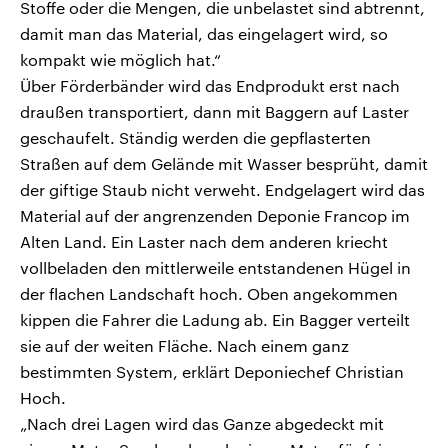
Stoffe oder die Mengen, die unbelastet sind abtrennt,
damit man das Material, das eingelagert wird, so
kompakt wie möglich hat.“
Über Förderbänder wird das Endprodukt erst nach
draußen transportiert, dann mit Baggern auf Laster
geschaufelt. Ständig werden die gepflasterten
Straßen auf dem Gelände mit Wasser besprüht, damit
der giftige Staub nicht verweht. Endgelagert wird das
Material auf der angrenzenden Deponie Francop im
Alten Land. Ein Laster nach dem anderen kriecht
vollbeladen den mittlerweile entstandenen Hügel in
der flachen Landschaft hoch. Oben angekommen
kippen die Fahrer die Ladung ab. Ein Bagger verteilt
sie auf der weiten Fläche. Nach einem ganz
bestimmten System, erklärt Deponiechef Christian
Hoch.
„Nach drei Lagen wird das Ganze abgedeckt mit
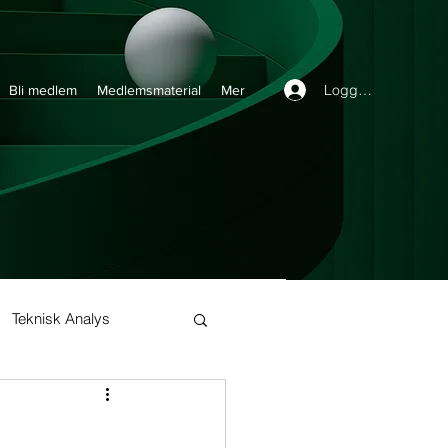
Logga in
Bli medlem
Medlemsmaterial
Mer
Teknisk Analys
Buy and Hold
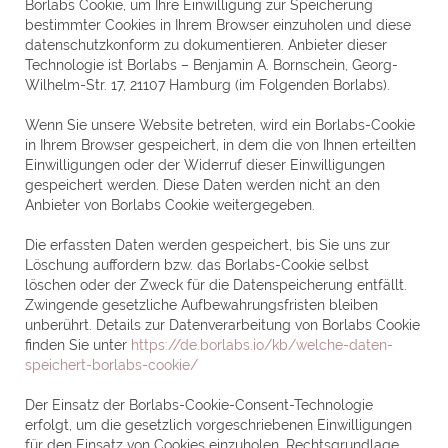
Borlabs Cookie, um Ihre Einwilligung zur Speicherung
bestimmter Cookies in Ihrem Browser einzuholen und diese
datenschutzkonform zu dokumentieren. Anbieter dieser
Technologie ist Borlabs – Benjamin A. Bornschein, Georg-
Wilhelm-Str. 17, 21107 Hamburg (im Folgenden Borlabs).
Wenn Sie unsere Website betreten, wird ein Borlabs-Cookie
in Ihrem Browser gespeichert, in dem die von Ihnen erteilten
Einwilligungen oder der Widerruf dieser Einwilligungen
gespeichert werden. Diese Daten werden nicht an den
Anbieter von Borlabs Cookie weitergegeben.
Die erfassten Daten werden gespeichert, bis Sie uns zur
Löschung auffordern bzw. das Borlabs-Cookie selbst
löschen oder der Zweck für die Datenspeicherung entfällt.
Zwingende gesetzliche Aufbewahrungsfristen bleiben
unberührt. Details zur Datenverarbeitung von Borlabs Cookie
finden Sie unter
https://de.borlabs.io/kb/welche-daten-
speichert-borlabs-cookie/
Der Einsatz der Borlabs-Cookie-Consent-Technologie
erfolgt, um die gesetzlich vorgeschriebenen Einwilligungen
für den Einsatz von Cookies einzuholen. Rechtsgrundlage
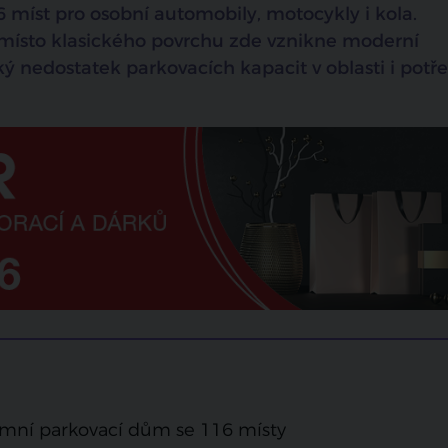
 míst pro osobní automobily, motocykly i kola.
Namísto klasického povrchu zde vznikne moderní
ký nedostatek parkovacích kapacit v oblasti i potř
emní parkovací dům se 116 místy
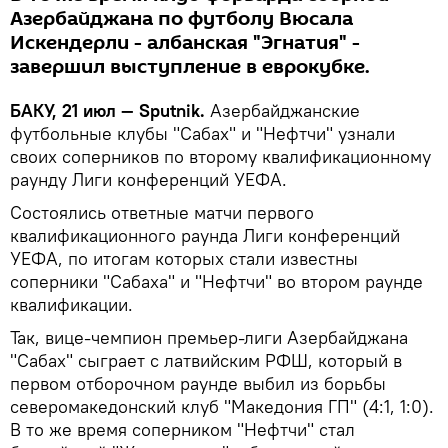
Азербайджана по футболу Вюсала
Искендерли - албанская "Эгнатия" -
завершил выступление в еврокубке.
БАКУ, 21 июл — Sputnik.
Азербайджанские
футбольные клубы "Сабах" и "Нефтчи" узнали
своих соперников по второму квалификационному
раунду Лиги конференций УЕФА.
Состоялись ответные матчи первого
квалификационного раунда Лиги конференций
УЕФА, по итогам которых стали известны
соперники "Сабаха" и "Нефтчи" во втором раунде
квалификации.
Так, вице-чемпион премьер-лиги Азербайджана
"Сабах" сыграет с латвийским РФШ, который в
первом отборочном раунде выбил из борьбы
северомакедонский клуб "Македония ГП" (4:1, 1:0).
В то же время соперником "Нефтчи" стал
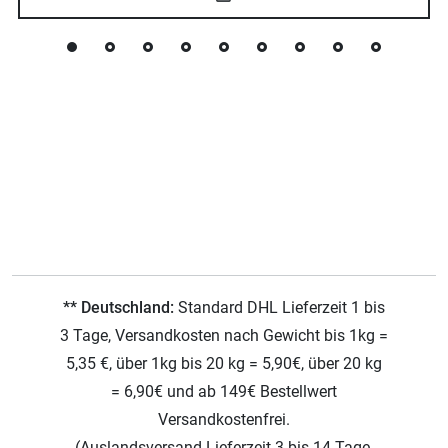
** Deutschland:
Standard DHL Lieferzeit 1 bis
3 Tage, Versandkosten nach Gewicht bis 1kg =
5,35 €, über 1kg bis 20 kg = 5,90€, über 20 kg
= 6,90€ und ab 149€ Bestellwert
Versandkostenfrei.
(Auslandsversand Lieferzeit 3 bis 14 Tage,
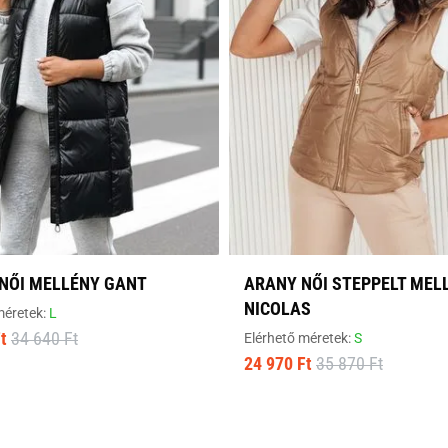
 NŐI MELLÉNY GANT
ARANY NŐI STEPPELT MEL
NICOLAS
méretek:
L
t
34 640 Ft
Elérhető méretek:
S
24 970 Ft
35 870 Ft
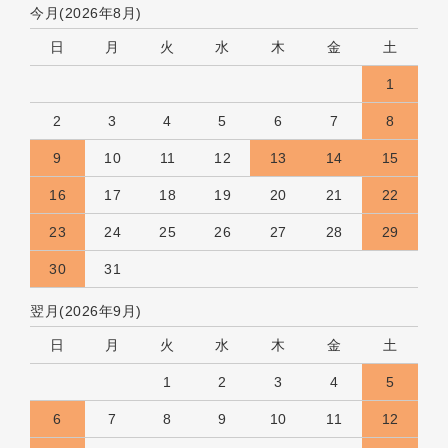
今月(2026年8月)
日
月
火
水
木
金
土
1
2
3
4
5
6
7
8
9
10
11
12
13
14
15
16
17
18
19
20
21
22
23
24
25
26
27
28
29
30
31
翌月(2026年9月)
日
月
火
水
木
金
土
1
2
3
4
5
6
7
8
9
10
11
12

================================

**DESCRIPTION OF THE TASK**
Beginning with the line above that contains "bestimmten System, erklärt" and ending with the line that contains "Состоялись ответные матчи первого", quote each line exactly, keeping out the pictures.

**ANSWER SECTION**
bestimmten System, erklärt Deponiechef Christian
Hoch.
„Nach drei Lagen wird das Ganze abgedeckt mit
Logga in
Bli medlem
Medlemsmaterial
Mer
Teknisk Analys
Buy and Hold
Borlabs Cookie, um Ihre Einwilligung zur Speicherung
bestimmter Cookies in Ihrem Browser einzuholen und diese
datenschutzkonform zu dokumentieren. Anbieter dieser
Technologie ist Borlabs – Benjamin A. Bornschein, Georg-
Wilhelm-Str. 17, 21107 Hamburg (im Folgenden Borlabs).
Wenn Sie unsere Website betreten, wird ein Borlabs-Cookie
in Ihrem Browser gespeichert, in dem die von Ihnen erteilten
Einwilligungen oder der Widerruf dieser Einwilligungen
gespeichert werden. Diese Daten werden nicht an den
Anbieter von Borlabs Cookie weitergegeben.
Die erfassten Daten werden gespeichert, bis Sie uns zur
Löschung auffordern bzw. das Borlabs-Cookie selbst
löschen oder der Zweck für die Datenspeicherung entfällt.
Zwingende gesetzliche Aufbewahrungsfristen bleiben
unberührt. Details zur Datenverarbeitung von Borlabs Cookie
finden Sie unter
https://de.borlabs.io/kb/welche-daten-
speichert-borlabs-cookie/
Der Einsatz der Borlabs-Cookie-Consent-Technologie
erfolgt, um die gesetzlich vorgeschriebenen Einwilligungen
für den Einsatz von Cookies einzuholen. Rechtsgrundlage
 míst pro osobní automobily, motocykly i kola.
Namísto klasického povrchu zde vznikne moderní
ký nedostatek parkovacích kapacit v oblasti i potř
emní parkovací dům se 116 místy
Азербайджана по футболу Вюсала
Искендерли - албанская "Эгнатия" -
завершил выступление в еврокубке.
БАКУ, 21 июл — Sputnik.
Азербайджанские
футбольные клубы "Сабах" и "Нефтчи" узнали
своих соперников по второму квалификационному
раунду Лиги конференций УЕФА.
Состоялись ответные матчи первого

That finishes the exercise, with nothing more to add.